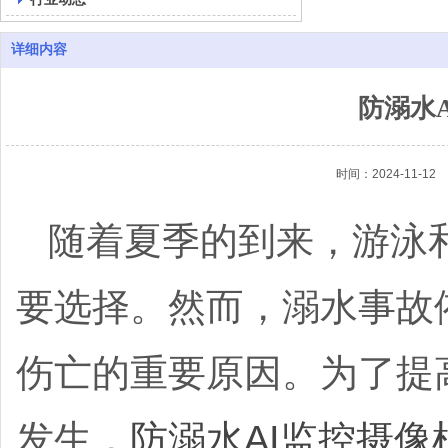
详细内容
防溺水
时间：2024-11-12
随着夏季的到来，游泳
要选择。然而，溺水事故
伤亡的重要原因。为了提
发生，
防溺水AI监控摄像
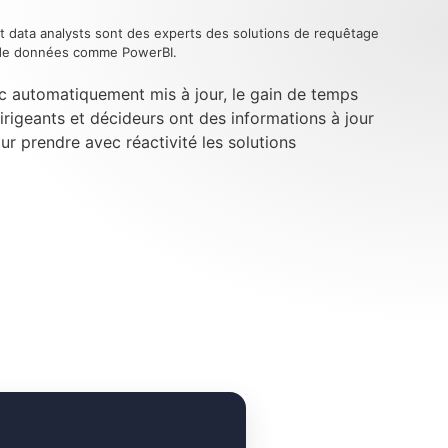
t data analysts sont des experts des solutions de requêtage
n de données comme PowerBI.
c automatiquement mis à jour, le gain de temps
dirigeants et décideurs ont des informations à jour
our prendre avec réactivité les solutions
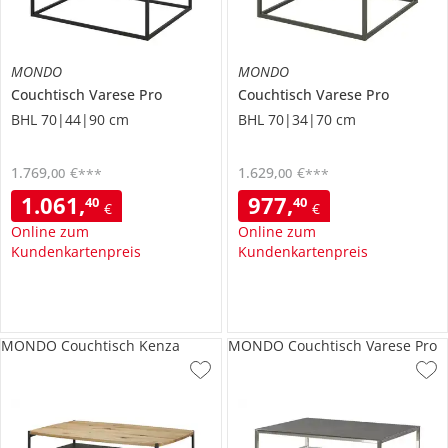
MONDO
MONDO
Couchtisch
Varese Pro
Couchtisch
Varese Pro
BHL 70|44|90 cm
BHL 70|34|70 cm
1.769
,
€
1.629
,
€
00
00
***
***
1.061
,
977
,
40
40
€
€
Online zum
Online zum
Kundenkartenpreis
Kundenkartenpreis
MONDO Couchtisch Kenza
MONDO Couchtisch Varese Pro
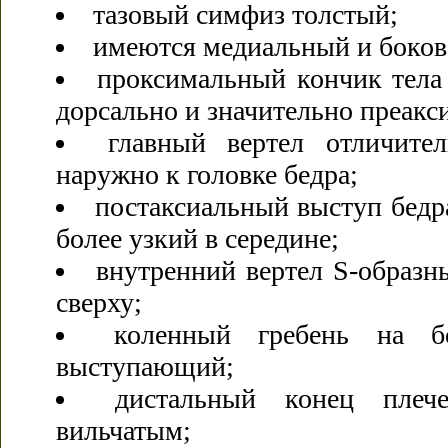
тазовый симфиз толстый;
имеются медиальный и боков
проксимальный кончик тела 
дорсально и значительно преакс
главный вертел отличите
наружно к головке бедра;
постаксиальный выступ бедр
более узкий в середине;
внутренний вертел S-образн
сверху;
коленный гребень на б
выступающий;
дистальный конец плеч
вильчатым;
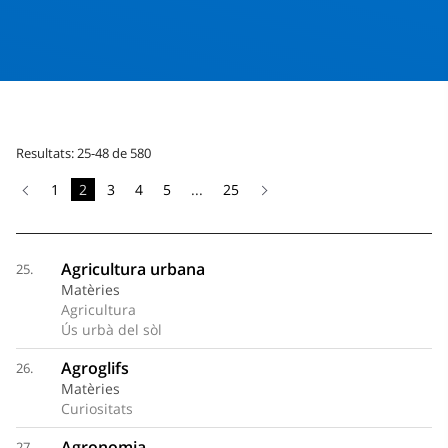
Resultats: 25-48 de 580
1
2
3
4
5
...
25
Agricultura urbana
25.
Matèries
Agricultura
Ús urbà del sòl
Agroglifs
26.
Matèries
Curiositats
Agronomia
27.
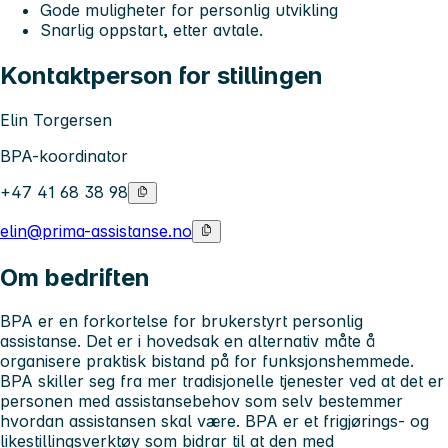
Gode muligheter for personlig utvikling
Snarlig oppstart, etter avtale.
Kontaktperson for stillingen
Elin Torgersen
BPA-koordinator
+47 41 68 38 98
elin@prima-assistanse.no
Om bedriften
BPA er en forkortelse for brukerstyrt personlig
assistanse. Det er i hovedsak en alternativ måte å
organisere praktisk bistand på for funksjonshemmede.
BPA skiller seg fra mer tradisjonelle tjenester ved at det er
personen med assistansebehov som selv bestemmer
hvordan assistansen skal være. BPA er et frigjørings- og
likestillingsverktøy som bidrar til at den med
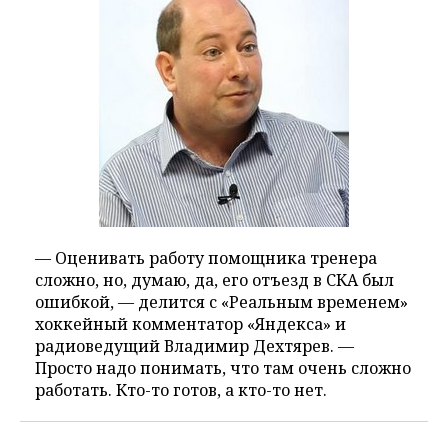
— Оценивать работу помощника тренера
сложно, но, думаю, да, его отъезд в СКА был
ошибкой, — делится с «Реальным временем»
хоккейный комментатор «Яндекса» и
радиоведущий Владимир Дехтярев. —
Просто надо понимать, что там очень сложно
работать. Кто-то готов, а кто-то нет.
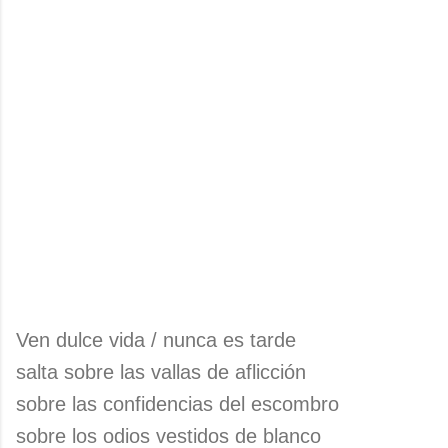
Ven dulce vida / nunca es tarde
salta sobre las vallas de aflicción
sobre las confidencias del escombro
sobre los odios vestidos de blanco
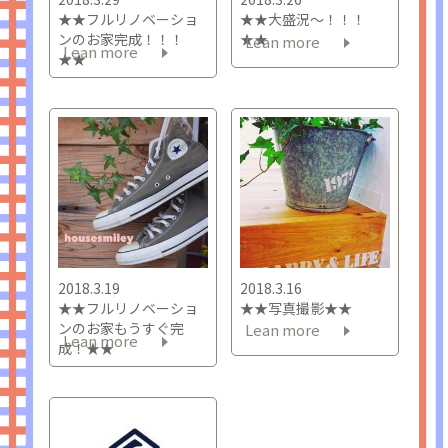
★★フルリノベーショ
★★大盛況～！！！
ンのお家完成！！！
★★
Lean more
Lean more
★★
2018.3.19
2018.3.16
★★フルリノベーショ
★★写真撮影★★
ンのお家もうすぐ完
Lean more
Lean more
成！★★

____

The records must be restated word for word, apart from any images.

详细内容
防溺水
时间：2024-11-12
随着夏季的到来，游泳
要选择。然而，溺水事故
伤亡的重要原因。为了提
发生，
防溺水AI监控摄像
t data analysts sont des experts des solutions de requêtage
n de données comme PowerBI.
c automatiquement mis à jour, le gain de temps
dirigeants et décideurs ont des informations à jour
our prendre avec réactivité les solutions
MONDO
MONDO
Couchtisch
Varese Pro
Couchtisch
Varese Pro
BHL 70|44|90 cm
BHL 70|34|70 cm
1.769
,
€
1.629
,
€
00
00
***
***
1.061
,
977
,
40
40
€
€
Online zum
Online zum
Kundenkartenpreis
Kundenkartenpreis
MONDO Couchtisch Kenza
MONDO Couchtisch Varese Pro
тазовый симфиз толстый;
имеются медиальный и боков
проксимальный кончик тела 
дорсально и значительно преакс
главный вертел отличите
наружно к головке бедра;
постаксиальный выступ бедр
более узкий в середине;
внутренний вертел S-образн
сверху;
коленный гребень на б
выступающий;
дистальный конец плеч
вильчатым;
Resultats: 25-48 de 580
1
2
3
4
5
...
25
Agricultura urbana
25.
Matèries
Agricultura
Ús urbà del sòl
Agroglifs
26.
Matèries
Curiositats
Agronomia
27.
Gode muligheter for personlig utvikling
Snarlig oppstart, etter avtale.
Kontaktperson for stillingen
Elin Torgersen
BPA-koordinator
+47 41 68 38 98
elin@prima-assistanse.no
Om bedriften
BPA er en forkortelse for brukerstyrt personlig
assistanse. Det er i hovedsak en alternativ måte å
organisere praktisk bistand på for funksjonshemmede.
BPA skiller seg fra mer tradisjonelle tjenester ved at det er
personen med assistansebehov som selv bestemmer
hvordan assistansen skal være. BPA er et frigjørings- og
likestillingsverktøy som bidrar til at den med
— Оценивать работу помощника тренера
сложно, но, думаю, да, его отъезд в СКА был
ошибкой, — делится с «Реальным временем»
хоккейный комментатор «Яндекса» и
радиоведущий Владимир Дехтярев. —
Просто надо понимать, что там очень сложно
работать. Кто-то готов, а кто-то нет.
Ven dulce vida / nunca es tarde
salta sobre las vallas de aflicción
sobre las confidencias del escombro
sobre los odios vestidos de blanco
★★フルリノベーショ
★★大盛況～！！！
ンのお家完成！！！
★★
Lean more
Lean more
★★
2018.3.19
2018.3.16
★★フルリノベーショ
★★写真撮影★★
ンのお家もうすぐ完
Lean more
Lean more
成！★★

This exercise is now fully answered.